Im writing a project in Objective-C but I'm relying quite much on plain old C since there's OpenGL involved.
I have a data blob that I read to memory from a file in the following way:
NSString *path = [[NSBundle mainBundle] pathForResource:@"iPadTest" ofType:@""];
NSFileHandle *file = [NSFileHandle fileHandleForReadingAtPath:path];
data = [file readDataToEndOfFile];
currentImage = [ReadDataFiles getOrganizedImageData:data];
The last function gives me a structure where the data is a little more accessible but there is still three lengthy data blobs of image data.
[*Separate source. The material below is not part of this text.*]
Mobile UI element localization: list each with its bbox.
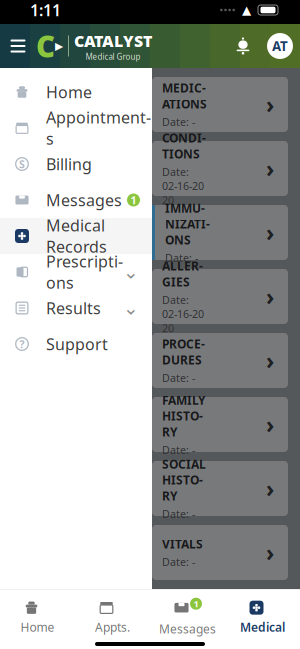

It begins like this:
ImageData *organizedImageData = malloc(sizeof(ImageData));
// IMAGE DIMENSIONS
UInt64 *rawData = (UInt64 *) data.bytes;
organizedImageData->imageDimensions.x = *rawData;
rawData++;
organizedImageData->imageDimensions.y = *rawData;
rawData++;
organizedImageData->imageDimensions.z = *rawData;
// IMAGE 1
rawData++;
organizedImageData->image1Data = (UInt8*)rawData;
// IMAGE 2
rawData++;
organizedImageData->image2Data = (UInt8*)rawData;
// etc...
The problem is that when the data reaches the OpenGL functions something else has written in the same memory. The result is different every time but the data is never persistent.
When I tell the debugger to pause when those adresses are beeing changed I end up in assembly code that I don't can make anything ou of.
How and where should i allocate the memory space so that the rest of the program doesn't fool with it?